La prospettiva verosimile è invece quella di un aggravio limitato, ma capace di generare un gettito considerevole in forza dei volumi di vendita che sono certamente enormi. Nel Regno Unito, dove la tassa è stata introdotta il 6 aprile di quest’anno, ci sono due fasce: una di 18 pence al litro (circa 20 centesimi di euro) per le bibite con un contenuto di zucchero superiore a 5 grammi ogni 100 millilitri; l’altra di 24 pence al litro (circa 26 centesimi) per le bevande con più di 8 grammi di zucchero per ogni 100 millilitri.
Assobibe, l’associazione degli industriali delle bevande analcoliche che aderisce a Confindustria, ha fatto subito una levata di scudi. Lamentando le difficoltà del settore e paventando ulteriori contrazioni dei consumi, che andrebbero a scapito sia del numero degli occupati, sia degli investimenti futuri.

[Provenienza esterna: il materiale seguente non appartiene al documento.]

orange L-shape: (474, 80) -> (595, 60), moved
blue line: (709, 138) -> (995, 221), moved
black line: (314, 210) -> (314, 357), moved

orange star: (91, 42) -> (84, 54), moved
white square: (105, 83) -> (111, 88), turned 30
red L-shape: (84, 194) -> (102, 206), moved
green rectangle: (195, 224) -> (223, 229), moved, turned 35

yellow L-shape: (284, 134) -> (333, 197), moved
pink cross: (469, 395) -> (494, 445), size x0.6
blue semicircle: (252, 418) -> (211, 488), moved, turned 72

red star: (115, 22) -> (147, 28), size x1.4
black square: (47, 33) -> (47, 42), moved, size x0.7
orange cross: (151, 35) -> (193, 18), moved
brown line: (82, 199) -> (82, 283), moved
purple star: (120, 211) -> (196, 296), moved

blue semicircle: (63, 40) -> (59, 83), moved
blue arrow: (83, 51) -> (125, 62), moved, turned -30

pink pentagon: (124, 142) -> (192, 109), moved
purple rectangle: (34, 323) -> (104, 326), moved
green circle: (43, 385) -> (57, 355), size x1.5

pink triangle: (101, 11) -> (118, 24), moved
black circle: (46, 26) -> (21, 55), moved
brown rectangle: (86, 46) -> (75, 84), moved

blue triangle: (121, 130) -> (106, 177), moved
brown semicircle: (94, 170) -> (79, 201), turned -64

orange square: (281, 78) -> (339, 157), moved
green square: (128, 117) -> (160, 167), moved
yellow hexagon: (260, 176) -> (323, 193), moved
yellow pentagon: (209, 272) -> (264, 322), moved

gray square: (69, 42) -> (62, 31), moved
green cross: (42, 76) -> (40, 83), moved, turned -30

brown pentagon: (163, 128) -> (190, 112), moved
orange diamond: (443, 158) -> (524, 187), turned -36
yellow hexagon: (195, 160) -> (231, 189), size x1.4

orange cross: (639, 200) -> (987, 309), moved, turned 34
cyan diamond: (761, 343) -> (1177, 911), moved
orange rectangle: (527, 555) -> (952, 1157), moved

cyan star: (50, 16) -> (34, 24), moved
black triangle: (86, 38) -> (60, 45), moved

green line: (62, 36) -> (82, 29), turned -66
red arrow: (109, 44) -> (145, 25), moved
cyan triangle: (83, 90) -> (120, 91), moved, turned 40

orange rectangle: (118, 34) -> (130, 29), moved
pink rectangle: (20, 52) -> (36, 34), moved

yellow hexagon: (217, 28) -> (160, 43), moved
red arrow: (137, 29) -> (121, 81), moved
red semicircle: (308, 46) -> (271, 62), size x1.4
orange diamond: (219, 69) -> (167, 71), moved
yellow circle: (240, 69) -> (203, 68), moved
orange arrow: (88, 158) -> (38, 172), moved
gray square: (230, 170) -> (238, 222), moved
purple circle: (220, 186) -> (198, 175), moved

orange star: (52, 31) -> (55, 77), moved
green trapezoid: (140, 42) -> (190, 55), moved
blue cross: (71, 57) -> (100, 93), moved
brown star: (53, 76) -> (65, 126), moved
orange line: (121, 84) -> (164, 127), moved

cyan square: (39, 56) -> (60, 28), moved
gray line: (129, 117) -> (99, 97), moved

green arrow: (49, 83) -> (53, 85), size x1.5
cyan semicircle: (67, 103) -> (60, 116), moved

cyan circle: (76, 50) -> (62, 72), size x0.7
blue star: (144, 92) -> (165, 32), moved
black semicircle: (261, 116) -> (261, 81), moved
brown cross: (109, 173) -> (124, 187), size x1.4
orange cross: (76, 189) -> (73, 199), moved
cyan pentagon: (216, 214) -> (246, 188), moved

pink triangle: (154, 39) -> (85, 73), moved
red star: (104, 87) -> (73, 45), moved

Nel tentativo di dare maggior forza alle proprie rimostranze, il caso specifico viene collegato agli scenari generali: le tasse limitano le vendite e questo va in direzione opposta alla crescita. Aumentando il clima di incertezza, si vanno ad alimentare delle reazioni a catena.
Francamente, una “analisi” esorbitante. Non è che se si vendono un po’ di bibite in meno, il futuro del Paese sia compromesso.
In un primo tempo sembrava certo: i proventi della “Sugar Tax” sarebbero serviti a coprire i mancati introiti derivanti dalla soppressione dell’IRAP per i titolari di partita IVA fino a 100mila euro. L’introduzione della tassa, inoltre, pareva limitata al caso in cui non fossero sufficienti le risorse reperite con altre misure.
Adesso, invece, si è fatto avanti il ministero dell’Istruzione, rivendicando i fondi per sé. Marco Bussetti, il titolare del dicastero, ne parla quasi come di un dato di fatto. “Utilizzeremo la cosiddetta ‘sugar tax’ – afferma in un’intervista a Repubblica – per trovare i 100 milioni che servono all’università e incrementeremo il Fondo ordinario”. Il viceministro Lorenzo Fioramonti lo segue a ruota, cucendo insieme l’intento sanitario e il sistema scolastico: “Questa tassa ha un doppio valore, ridurrà le malattie cardiovascolari, diminuendo l’utilizzo di zuccheri nelle bevande, e aiuterà a far crescere l’università e la sua ricerca”.
Insomma: la tassa è ancora allo stato di ipotesi, o poco più, e già si discute in pubblico di cosa farne. Mentre sarebbe decisamente meglio che la questione venisse affrontata, e definita, nelle sedi competenti.